▶ What is expected
An identical copy of all the entries is the required result.

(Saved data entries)
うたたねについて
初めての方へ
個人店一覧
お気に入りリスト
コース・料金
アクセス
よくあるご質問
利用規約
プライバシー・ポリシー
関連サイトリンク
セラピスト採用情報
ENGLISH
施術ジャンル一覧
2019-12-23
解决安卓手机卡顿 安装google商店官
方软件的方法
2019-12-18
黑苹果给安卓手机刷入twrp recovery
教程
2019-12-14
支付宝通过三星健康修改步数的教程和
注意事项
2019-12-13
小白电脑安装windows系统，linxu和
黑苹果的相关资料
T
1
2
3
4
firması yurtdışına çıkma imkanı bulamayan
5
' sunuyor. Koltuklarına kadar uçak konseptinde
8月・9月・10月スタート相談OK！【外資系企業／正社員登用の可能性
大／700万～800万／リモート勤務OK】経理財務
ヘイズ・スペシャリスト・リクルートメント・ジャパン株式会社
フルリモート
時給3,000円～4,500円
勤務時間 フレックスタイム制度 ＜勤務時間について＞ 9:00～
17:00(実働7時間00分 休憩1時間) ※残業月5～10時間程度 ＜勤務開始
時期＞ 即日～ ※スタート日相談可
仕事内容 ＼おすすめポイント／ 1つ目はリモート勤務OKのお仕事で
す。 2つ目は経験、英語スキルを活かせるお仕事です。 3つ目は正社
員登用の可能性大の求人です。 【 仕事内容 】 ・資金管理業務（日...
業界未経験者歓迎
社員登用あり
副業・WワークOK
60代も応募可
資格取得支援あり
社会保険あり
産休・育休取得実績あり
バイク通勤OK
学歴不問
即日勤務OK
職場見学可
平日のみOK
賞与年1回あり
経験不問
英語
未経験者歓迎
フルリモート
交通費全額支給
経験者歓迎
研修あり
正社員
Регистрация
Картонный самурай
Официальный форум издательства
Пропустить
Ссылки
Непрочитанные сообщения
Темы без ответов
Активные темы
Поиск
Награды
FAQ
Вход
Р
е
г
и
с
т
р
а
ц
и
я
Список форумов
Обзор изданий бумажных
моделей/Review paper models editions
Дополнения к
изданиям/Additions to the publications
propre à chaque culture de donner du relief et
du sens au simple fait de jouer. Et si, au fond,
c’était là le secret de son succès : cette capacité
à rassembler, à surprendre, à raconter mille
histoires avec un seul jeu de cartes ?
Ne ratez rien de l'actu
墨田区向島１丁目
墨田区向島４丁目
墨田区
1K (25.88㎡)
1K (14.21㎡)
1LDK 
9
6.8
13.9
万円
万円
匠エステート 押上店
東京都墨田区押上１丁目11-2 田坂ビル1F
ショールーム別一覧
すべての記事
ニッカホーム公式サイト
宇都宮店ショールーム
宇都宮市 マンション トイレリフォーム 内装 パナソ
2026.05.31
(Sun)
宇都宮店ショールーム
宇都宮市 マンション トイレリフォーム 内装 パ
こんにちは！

▶ Task solution
うたたねについて
初めての方へ
個人店一覧
お気に入りリスト
コース・料金
アクセス
よくあるご質問
利用規約
プライバシー・ポリシー
関連サイトリンク
セラピスト採用情報
ENGLISH
施術ジャンル一覧
2019-12-23
解决安卓手机卡顿 安装google商店官
方软件的方法
2019-12-18
黑苹果给安卓手机刷入twrp recovery
教程
2019-12-14
支付宝通过三星健康修改步数的教程和
注意事项
2019-12-13
小白电脑安装windows系统，linxu和
黑苹果的相关资料
T
1
2
3
4
firması yurtdışına çıkma imkanı bulamayan
5
' sunuyor. Koltuklarına kadar uçak konseptinde
8月・9月・10月スタート相談OK！【外資系企業／正社員登用の可能性
大／700万～800万／リモート勤務OK】経理財務
ヘイズ・スペシャリスト・リクルートメント・ジャパン株式会社
フルリモート
時給3,000円～4,500円
勤務時間 フレックスタイム制度 ＜勤務時間について＞ 9:00～
17:00(実働7時間00分 休憩1時間) ※残業月5～10時間程度 ＜勤務開始
時期＞ 即日～ ※スタート日相談可
仕事内容 ＼おすすめポイント／ 1つ目はリモート勤務OKのお仕事で
す。 2つ目は経験、英語スキルを活かせるお仕事です。 3つ目は正社
員登用の可能性大の求人です。 【 仕事内容 】 ・資金管理業務（日...
業界未経験者歓迎
社員登用あり
副業・WワークOK
60代も応募可
資格取得支援あり
社会保険あり
産休・育休取得実績あり
バイク通勤OK
学歴不問
即日勤務OK
職場見学可
平日のみOK
賞与年1回あり
経験不問
英語
未経験者歓迎
フルリモート
交通費全額支給
経験者歓迎
研修あり
正社員
Регистрация
Картонный самурай
Официальный форум издательства
Пропустить
Ссылки
Непрочитанные сообщения
Темы без ответов
Активные темы
Поиск
Награды
FAQ
Вход
Р
е
г
и
с
т
р
а
ц
и
я
Список форумов
Обзор изданий бумажных
моделей/Review paper models editions
Дополнения к
изданиям/Additions to the publications
propre à chaque culture de donner du relief et
du sens au simple fait de jouer. Et si, au fond,
c’était là le secret de son succès : cette capacité
à rassembler, à surprendre, à raconter mille
histoires avec un seul jeu de cartes ?
Ne ratez rien de l'actu
墨田区向島１丁目
墨田区向島４丁目
墨田区
1K (25.88㎡)
1K (14.21㎡)
1LDK 
9
6.8
13.9
万円
万円
匠エステート 押上店
東京都墨田区押上１丁目11-2 田坂ビル1F
ショールーム別一覧
すべての記事
ニッカホーム公式サイト
宇都宮店ショールーム
宇都宮市 マンション トイレリフォーム 内装 パナソ
2026.05.31
(Sun)
宇都宮店ショールーム
宇都宮市 マンション トイレリフォーム 内装 パ
こんにちは！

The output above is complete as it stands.